When you love someone so much and when there's nothing you can do to be with them, what should you do? I'm not really so sure myself. I've been thinking why am I feeling this way? Why can't it be so simple that I just get over him? Why won't these feelings go away?
I feel so sad and depressed that I even googled "how to get over someone" in search for answers.
All in all there was one site that gave 10 ways to get over someone, which involves no communication, pre-occupying yourself, food indulgence and just moving on. However it's easier said than done.
What if you're like me, you feel you don't have many close friends and there's noone else to turn to? He's the only person that feels that empty void. He wants to be there for you, but there more complicated issues then just wanting to be together and you just can't do it. You can't be with him no matter how much you want to. You wish you had closer friends to turn to, and you know that he's ever so lucky to have the friends that he has.

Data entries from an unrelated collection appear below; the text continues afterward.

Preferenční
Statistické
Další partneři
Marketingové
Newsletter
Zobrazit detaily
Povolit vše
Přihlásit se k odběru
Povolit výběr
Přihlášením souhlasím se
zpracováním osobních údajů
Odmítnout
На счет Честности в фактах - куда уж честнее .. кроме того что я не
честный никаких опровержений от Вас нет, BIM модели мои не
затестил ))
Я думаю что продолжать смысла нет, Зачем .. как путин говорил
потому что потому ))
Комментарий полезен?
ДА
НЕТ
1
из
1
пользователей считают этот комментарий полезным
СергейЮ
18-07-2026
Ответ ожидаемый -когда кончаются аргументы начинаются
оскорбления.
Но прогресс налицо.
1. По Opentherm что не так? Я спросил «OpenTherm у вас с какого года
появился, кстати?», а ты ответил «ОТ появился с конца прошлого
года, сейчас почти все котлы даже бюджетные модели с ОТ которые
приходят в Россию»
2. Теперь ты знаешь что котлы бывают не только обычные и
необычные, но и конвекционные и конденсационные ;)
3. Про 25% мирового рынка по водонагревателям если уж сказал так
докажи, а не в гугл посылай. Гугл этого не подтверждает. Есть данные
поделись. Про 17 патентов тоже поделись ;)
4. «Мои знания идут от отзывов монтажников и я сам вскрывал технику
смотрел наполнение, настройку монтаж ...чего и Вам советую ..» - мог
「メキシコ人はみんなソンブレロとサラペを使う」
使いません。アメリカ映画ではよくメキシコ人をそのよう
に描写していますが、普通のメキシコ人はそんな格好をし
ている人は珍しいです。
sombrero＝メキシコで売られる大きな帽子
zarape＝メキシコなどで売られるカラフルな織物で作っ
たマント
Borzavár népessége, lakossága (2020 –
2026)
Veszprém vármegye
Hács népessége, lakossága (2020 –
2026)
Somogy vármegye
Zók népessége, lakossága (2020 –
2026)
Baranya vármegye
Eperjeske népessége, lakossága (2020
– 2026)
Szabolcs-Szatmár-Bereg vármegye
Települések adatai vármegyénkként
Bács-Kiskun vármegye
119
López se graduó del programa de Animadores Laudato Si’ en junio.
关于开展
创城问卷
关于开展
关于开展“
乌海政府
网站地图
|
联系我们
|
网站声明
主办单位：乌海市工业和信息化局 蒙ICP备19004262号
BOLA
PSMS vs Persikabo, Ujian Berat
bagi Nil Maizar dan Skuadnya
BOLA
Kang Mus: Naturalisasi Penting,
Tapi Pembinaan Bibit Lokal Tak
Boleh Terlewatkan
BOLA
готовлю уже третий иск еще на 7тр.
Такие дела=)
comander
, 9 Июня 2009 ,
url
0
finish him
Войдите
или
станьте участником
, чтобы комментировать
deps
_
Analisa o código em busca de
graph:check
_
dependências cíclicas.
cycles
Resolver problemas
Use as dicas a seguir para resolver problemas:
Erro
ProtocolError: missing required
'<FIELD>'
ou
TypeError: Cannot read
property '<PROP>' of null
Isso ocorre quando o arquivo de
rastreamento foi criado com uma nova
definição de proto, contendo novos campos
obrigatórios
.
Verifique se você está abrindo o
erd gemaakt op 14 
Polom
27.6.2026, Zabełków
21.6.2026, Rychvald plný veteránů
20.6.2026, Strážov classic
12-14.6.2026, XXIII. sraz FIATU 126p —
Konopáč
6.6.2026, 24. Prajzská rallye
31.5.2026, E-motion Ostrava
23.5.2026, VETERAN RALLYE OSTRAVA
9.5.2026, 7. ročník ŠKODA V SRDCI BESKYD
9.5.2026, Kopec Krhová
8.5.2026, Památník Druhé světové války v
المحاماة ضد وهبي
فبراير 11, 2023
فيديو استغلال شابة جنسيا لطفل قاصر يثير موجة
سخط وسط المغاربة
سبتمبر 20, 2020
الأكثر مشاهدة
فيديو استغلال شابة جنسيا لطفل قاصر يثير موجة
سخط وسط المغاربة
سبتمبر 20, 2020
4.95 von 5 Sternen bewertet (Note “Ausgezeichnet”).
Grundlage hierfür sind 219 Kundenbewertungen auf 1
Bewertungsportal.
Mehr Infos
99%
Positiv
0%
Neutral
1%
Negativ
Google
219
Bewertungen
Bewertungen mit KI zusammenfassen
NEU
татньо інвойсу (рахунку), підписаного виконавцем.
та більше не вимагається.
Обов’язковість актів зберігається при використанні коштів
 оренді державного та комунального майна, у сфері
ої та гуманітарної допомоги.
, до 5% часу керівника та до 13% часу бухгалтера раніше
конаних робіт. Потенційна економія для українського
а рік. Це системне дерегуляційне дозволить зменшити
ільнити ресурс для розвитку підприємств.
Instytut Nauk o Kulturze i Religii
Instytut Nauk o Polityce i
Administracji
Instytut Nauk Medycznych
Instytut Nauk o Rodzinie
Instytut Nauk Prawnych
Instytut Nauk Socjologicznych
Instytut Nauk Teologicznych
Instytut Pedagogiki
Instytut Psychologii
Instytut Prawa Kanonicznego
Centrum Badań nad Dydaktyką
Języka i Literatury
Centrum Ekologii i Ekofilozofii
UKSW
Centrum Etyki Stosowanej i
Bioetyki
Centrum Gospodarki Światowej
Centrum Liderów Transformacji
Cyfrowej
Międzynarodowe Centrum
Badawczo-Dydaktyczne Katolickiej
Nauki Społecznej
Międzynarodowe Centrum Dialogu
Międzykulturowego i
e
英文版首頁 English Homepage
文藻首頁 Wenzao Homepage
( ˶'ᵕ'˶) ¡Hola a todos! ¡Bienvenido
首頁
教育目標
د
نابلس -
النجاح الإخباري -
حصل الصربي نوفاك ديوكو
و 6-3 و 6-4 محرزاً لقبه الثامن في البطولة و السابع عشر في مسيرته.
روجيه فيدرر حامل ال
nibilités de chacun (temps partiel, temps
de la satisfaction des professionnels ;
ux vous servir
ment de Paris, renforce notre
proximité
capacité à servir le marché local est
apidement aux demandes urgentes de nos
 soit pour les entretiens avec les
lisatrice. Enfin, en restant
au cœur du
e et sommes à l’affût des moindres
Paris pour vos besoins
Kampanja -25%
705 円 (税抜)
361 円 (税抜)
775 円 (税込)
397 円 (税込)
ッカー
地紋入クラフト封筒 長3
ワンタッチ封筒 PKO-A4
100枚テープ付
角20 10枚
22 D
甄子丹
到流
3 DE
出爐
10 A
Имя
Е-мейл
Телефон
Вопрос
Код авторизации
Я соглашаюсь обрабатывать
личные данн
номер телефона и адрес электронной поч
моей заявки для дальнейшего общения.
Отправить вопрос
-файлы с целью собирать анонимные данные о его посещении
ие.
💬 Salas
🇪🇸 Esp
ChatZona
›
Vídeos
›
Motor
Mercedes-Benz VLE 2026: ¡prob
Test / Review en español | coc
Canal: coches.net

You see he has more support then you and hes surrounded by people who care about him and will always be there for him. However you're left by yourself with only him to support you, but you just can't turn to him, because he's the one thats now causing you so much pain, because you just can't get over him. What should you do? I don't really know.
I've tried many different things. I've tried to pre-occupy myself, to get our more, and meet new people. But its hard when your friends are his friends and they invite both of you to their outings. Then you feel to afraid to mingle with others infront of him, and you worry about the girls that approach him. You just feel like noone's ever going to replace him. Sometimes I feel like i'm stuck in a deep dark hole, where if someone were to rescue me, they would have to face the risk of death. Who in the right mind would want to risk that for someone they barely even know? Noone. Therefore I will just be stuck here forever.
However, face the facts, I have to get over him.
There's nothing else you can do, but just wipe away those tears, toughen up and move on. Its how life works. Obstacles are placed infront of you, and you have to just find a way to get around them. If you don't you will never step forward, you will never move on with life.
Have to try to get out more, have to try to meet more people. How I wish where i lived had more opportunities to make more friends rather than meet people to date. They should really have speed friending in every city rather than speed dating.
Hopefully someone will come along, pick me up and save me from this feeling I feel. If you're in the same situation. I hope you will be saved too.